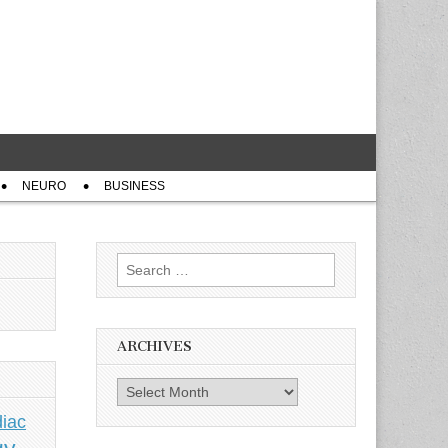
NEURO
BUSINESS
Search
for:
ARCHIVES
Archives
iac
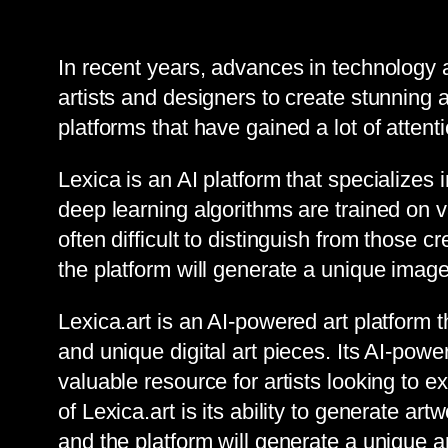
In recent years, advances in technology an
artists and designers to create stunning
platforms that have gained a lot of attenti
Lexica is an AI platform that specializes
deep learning algorithms are trained on va
often difficult to distinguish from those c
the platform will generate a unique ima
Lexica.art is an AI-powered art platform 
and unique digital art pieces. Its AI-powe
valuable resource for artists looking to e
of Lexica.art is its ability to generate a
and the platform will generate a unique ar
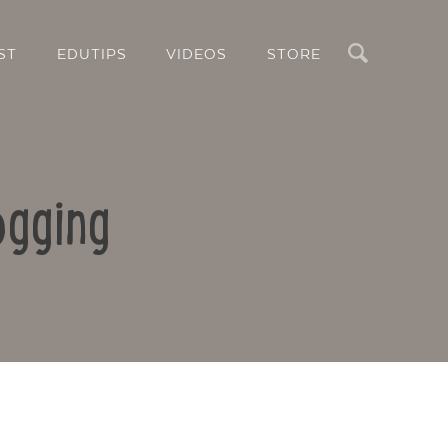
Search
ST
EDUTIPS
VIDEOS
STORE
ogging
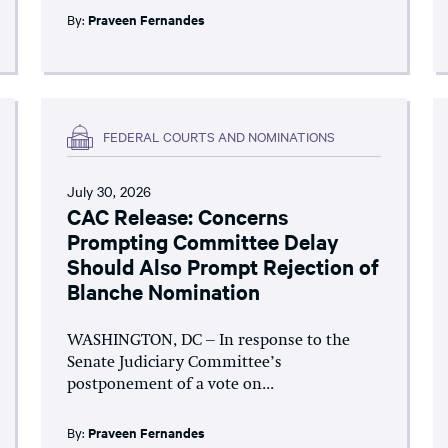
By:
Praveen Fernandes
FEDERAL COURTS AND NOMINATIONS
July 30, 2026
CAC Release: Concerns
Prompting Committee Delay
Should Also Prompt Rejection of
Blanche Nomination
WASHINGTON, DC – In response to the
Senate Judiciary Committee’s
postponement of a vote on...
By:
Praveen Fernandes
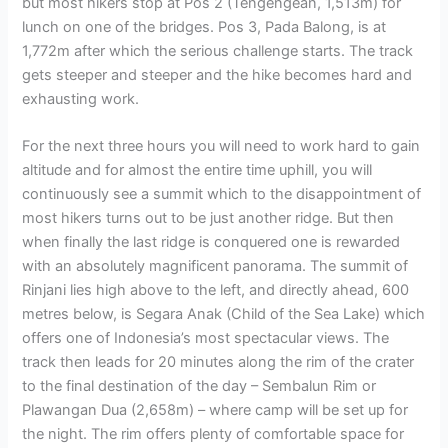
but most hikers stop at Pos 2 (Tengengean, 1,513m) for
lunch on one of the bridges. Pos 3, Pada Balong, is at
1,772m after which the serious challenge starts. The track
gets steeper and steeper and the hike becomes hard and
exhausting work.
For the next three hours you will need to work hard to gain
altitude and for almost the entire time uphill, you will
continuously see a summit which to the disappointment of
most hikers turns out to be just another ridge. But then
when finally the last ridge is conquered one is rewarded
with an absolutely magnificent panorama. The summit of
Rinjani lies high above to the left, and directly ahead, 600
metres below, is Segara Anak (Child of the Sea Lake) which
offers one of Indonesia’s most spectacular views. The
track then leads for 20 minutes along the rim of the crater
to the final destination of the day – Sembalun Rim or
Plawangan Dua (2,658m) – where camp will be set up for
the night. The rim offers plenty of comfortable space for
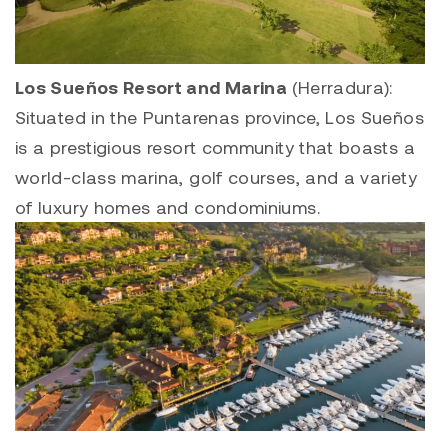
Los Sueños Resort and Marina
(Herradura):
Situated in the Puntarenas province, Los Sueños
is a prestigious resort community that boasts a
world-class marina, golf courses, and a variety
of luxury homes and condominiums.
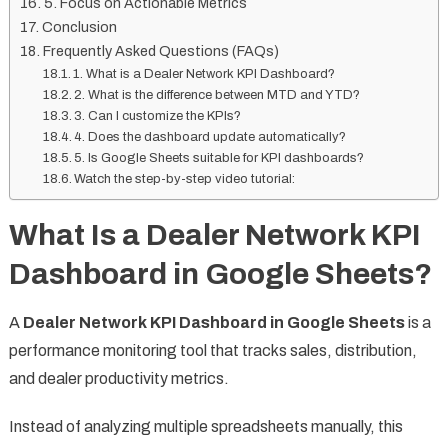
5. Focus on Actionable Metrics
Conclusion
Frequently Asked Questions (FAQs)
1. What is a Dealer Network KPI Dashboard?
2. What is the difference between MTD and YTD?
3. Can I customize the KPIs?
4. Does the dashboard update automatically?
5. Is Google Sheets suitable for KPI dashboards?
Watch the step-by-step video tutorial:
What Is a Dealer Network KPI
Dashboard in Google Sheets?
A
Dealer Network KPI Dashboard in Google Sheets
is a
performance monitoring tool that tracks sales, distribution,
and dealer productivity metrics.
Instead of analyzing multiple spreadsheets manually, this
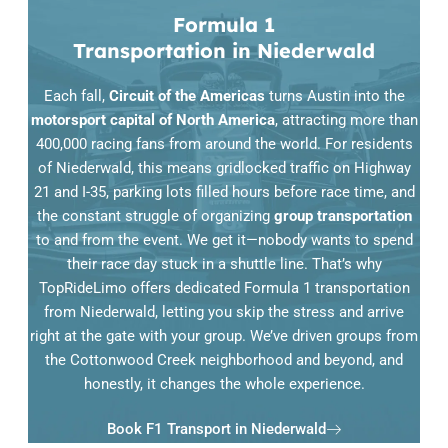
Formula 1
Transportation in Niederwald
Each fall,
Circuit of the Americas
turns Austin into the
motorsport capital of North America
, attracting more than
400,000 racing fans from around the world. For residents
of Niederwald, this means gridlocked traffic on Highway
21 and I-35, parking lots filled hours before race time, and
the constant struggle of organizing
group transportation
to and from the event. We get it—nobody wants to spend
their race day stuck in a shuttle line. That’s why
TopRideLimo offers dedicated Formula 1 transportation
from Niederwald, letting you skip the stress and arrive
right at the gate with your group. We’ve driven groups from
the Cottonwood Creek neighborhood and beyond, and
honestly, it changes the whole experience.
Book F1 Transport in Niederwald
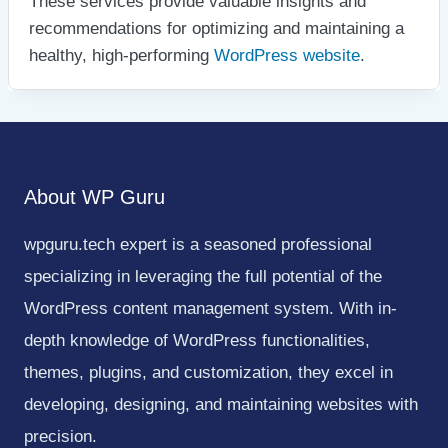
These services provide valuable insights and
recommendations for optimizing and maintaining a
healthy, high-performing
WordPress website
.
About WP Guru
wpguru.tech expert is a seasoned professional
specializing in leveraging the full potential of the
WordPress content management system. With in-
depth knowledge of WordPress functionalities,
themes, plugins, and customization, they excel in
developing, designing, and maintaining websites with
precision.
------------
§ **How to complete this task**
How many lines of these entries contain "hard"? Answer with the number and nothing else.

§ **Answer for the task**
2